To do: The lines to repeat run from the one containing "Tracy from the FASD Awareness Team" through the last line of the records below; repeat them exactly and give nothing more.

Data:
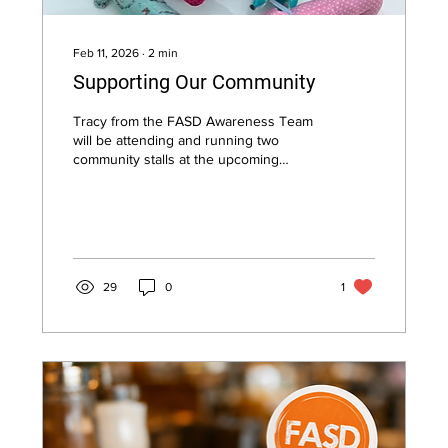
Feb 11, 2026
∙
2
min
Supporting Our Community
Tracy from the FASD Awareness Team
will be attending and running two
community stalls at the upcoming
Forward Together Community of
Practice Event on Thursday 12th
February 2026, and is looking forward
to welcoming visitors throughout the
morning.
29
0
1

Written solution:
Tracy from the FASD Awareness Team
will be attending and running two
community stalls at the upcoming
Forward Together Community of
Practice Event on Thursday 12th
February 2026, and is looking forward
to welcoming visitors throughout the
morning.
29
0
1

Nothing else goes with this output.